▸ What is being asked
Repeat all of the records exactly, leaving out the pictures.

** Opening Given data block **

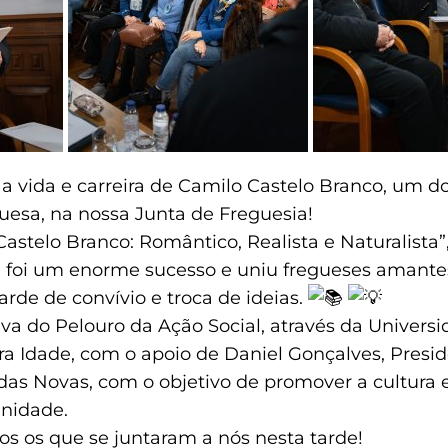
 vida e carreira de Camilo Castelo Branco, um 
guesa, na nossa Junta de Freguesia!
Castelo Branco: Romântico, Realista e Naturalista
o, foi um enorme sucesso e uniu fregueses amantes
rde de convívio e troca de ideias.
tiva do Pelouro da Ação Social, através da Univer
ra Idade, com o apoio de Daniel Gonçalves, Presi
das Novas, com o objetivo de promover a cultura
nidade.
s os que se juntaram a nós nesta tarde!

** Closing Given data block **

▸ Result below
 vida e carreira de Camilo Castelo Branco, um 
guesa, na nossa Junta de Freguesia!
Castelo Branco: Romântico, Realista e Naturalista
o, foi um enorme sucesso e uniu fregueses amantes
rde de convívio e troca de ideias.
tiva do Pelouro da Ação Social, através da Univer
ra Idade, com o apoio de Daniel Gonçalves, Presi
das Novas, com o objetivo de promover a cultura
nidade.
s os que se juntaram a nós nesta tarde!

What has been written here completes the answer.